No more effort should be put into answering this question. Bin Laden isn't motivated by "wanting" something. No amount of concession on our part will ever appease him. (By the way, by "bin Laden," I mean the whole islamofascist movement. In my opinion, Osama bin Laden is cave paste and has been since Tora Bora.)
No, the terrorists are driven by only one goal: destruction. They may cloak it behind lofty rhetoric or pretentious motives, but when the dust clears, the only reason they're murdering people and blowing up buildings is because they like murder and mayhem. Nothing more.

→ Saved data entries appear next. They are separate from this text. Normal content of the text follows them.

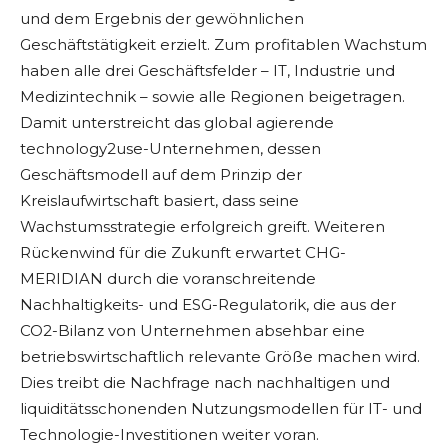
und dem Ergebnis der gewöhnlichen
Geschäftstätigkeit erzielt. Zum profitablen Wachstum
haben alle drei Geschäftsfelder – IT, Industrie und
Medizintechnik – sowie alle Regionen beigetragen.
Damit unterstreicht das global agierende
technology2use-Unternehmen, dessen
Geschäftsmodell auf dem Prinzip der
Kreislaufwirtschaft basiert, dass seine
Wachstumsstrategie erfolgreich greift. Weiteren
Rückenwind für die Zukunft erwartet CHG-
MERIDIAN durch die voranschreitende
Nachhaltigkeits- und ESG-Regulatorik, die aus der
CO2-Bilanz von Unternehmen absehbar eine
betriebswirtschaftlich relevante Größe machen wird.
Dies treibt die Nachfrage nach nachhaltigen und
liquiditätsschonenden Nutzungsmodellen für IT- und
Technologie-Investitionen weiter voran.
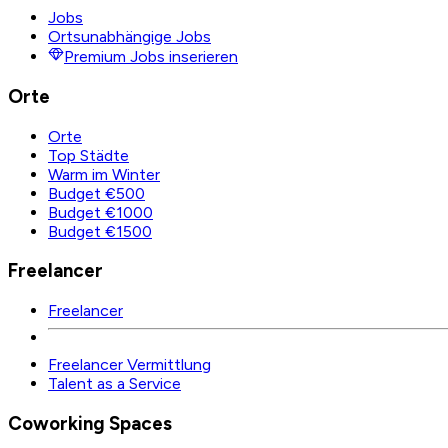
Jobs
Ortsunabhängige Jobs
Premium Jobs inserieren
Orte
Orte
Top Städte
Warm im Winter
Budget €500
Budget €1000
Budget €1500
Freelancer
Freelancer
Freelancer Vermittlung
Talent as a Service
Coworking Spaces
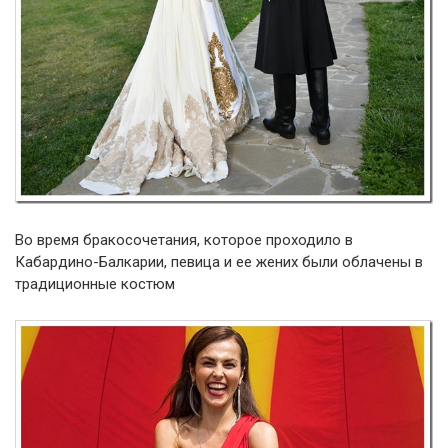
Во время бракосочетания, которое проходило в
Кабардино-Балкарии, певица и ее жених были облачены в
традиционные костюм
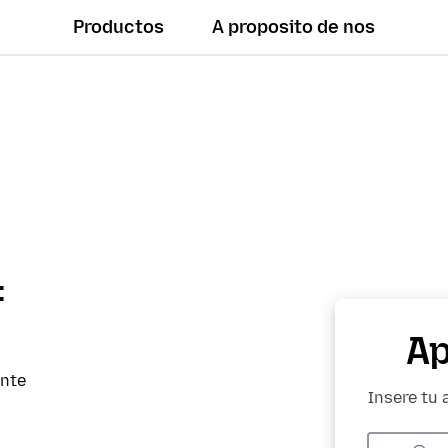
Productos
A proposito de nos
:
Ap
ente
Insere tu 
Adresse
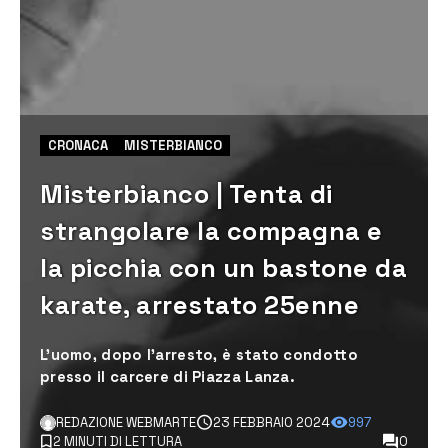
CRONACA
MISTERBIANCO
Misterbianco | Tenta di
strangolare la compagna e
la picchia con un bastone da
karate, arrestato 25enne
L'uomo, dopo l'arresto, è stato condotto
presso il carcere di Piazza Lanza.
REDAZIONE WEBMARTE
23 FEBBRAIO 2024
997
2 MINUTI DI LETTURA
0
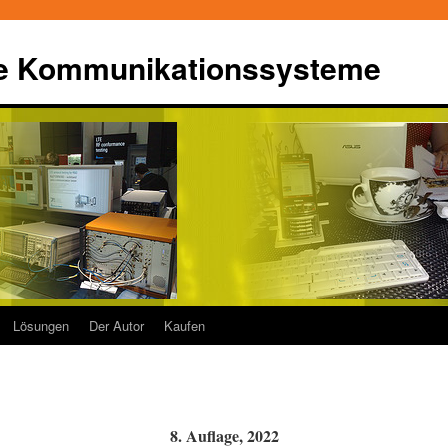
le Kommunikationssysteme
Lösungen
Der Autor
Kaufen
8. Auflage, 2022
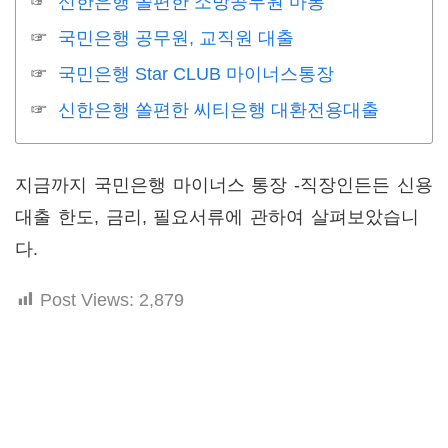
신한은행 쏠편한 소방공무원 마통
국민은행 공무원, 교직원 대출
국민은행 Star CLUB 마이너스통장
신한은행 쏠편한 씨티은행 대환전용대출
지금까지 국민은행 마이너스 통장 -직장인든든 신용
대출 한도, 금리, 필요서류에 관하여 살펴보았습니
다.
Post Views:
2,879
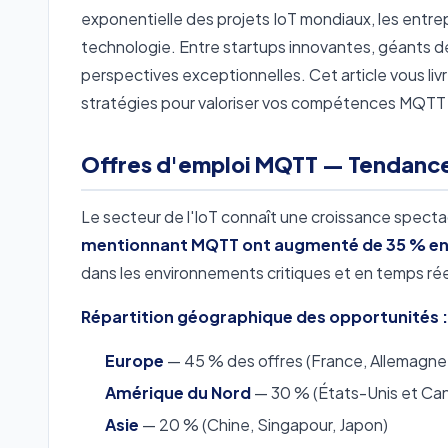
exponentielle des projets IoT mondiaux, les entre
technologie. Entre startups innovantes, géants de 
perspectives exceptionnelles. Cet article vous li
stratégies pour valoriser vos compétences MQTT 
Offres d'emploi MQTT — Tendance
Le secteur de l'IoT connaît une croissance specta
mentionnant MQTT ont augmenté de 35 % en 
dans les environnements critiques et en temps rée
Répartition géographique des opportunités :
Europe
— 45 % des offres (France, Allemagne,
Amérique du Nord
— 30 % (États-Unis et Ca
Asie
— 20 % (Chine, Singapour, Japon)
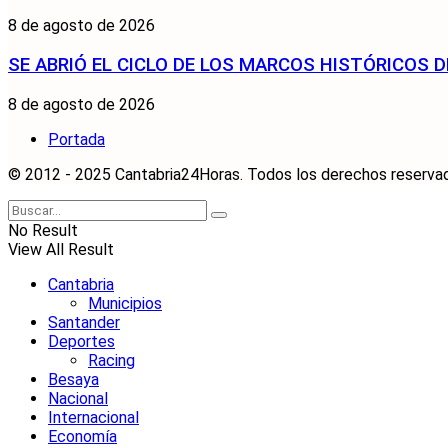
8 de agosto de 2026
SE ABRIÓ EL CICLO DE LOS MARCOS HISTÓRICOS D
8 de agosto de 2026
Portada
© 2012 - 2025 Cantabria24Horas. Todos los derechos reservados
No Result
View All Result
Cantabria
Municipios
Santander
Deportes
Racing
Besaya
Nacional
Internacional
Economía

We don't have to spend any more time trying to "understand" them or to see things from their point of view. They HAVE none! They are simply a disease whose sole purpose is the destruction of anything they focus on, be it the Trade Center, a London bus, a train in Madrid, or an auditorium full of school children in Beslan.
Theirs is not a means toward an end. Mayhem is the end in itself. Time spent trying to ascertain a motive is time better used rooting them out and crushing them.
Very true !
Look at Reid the shoe bomber, looked at by most as a dunce
BUT if he had succeeded blowing up a trans Atlantic airliner .......
Earlier today on the radio (770 AM -NYC) It was reported that an person, male , 26 years old, recently returned from a visit to Lebanon, where his family emigrated from, was running around a park in Dearborn with an AK-47.
The guy has a web site where he proclaims allegiance th Hamas and posts photo’s of himself with Hamas terrorists taken while in Lebanon.
The Dearborn police are investigating but no mention publically of his affiliations.
In his original diatribe against the west he not only used troops in Saudi Arabia as an excuse but the immorality of hollywood. Since they have proven to be such valuable allies he’s stopped doing that.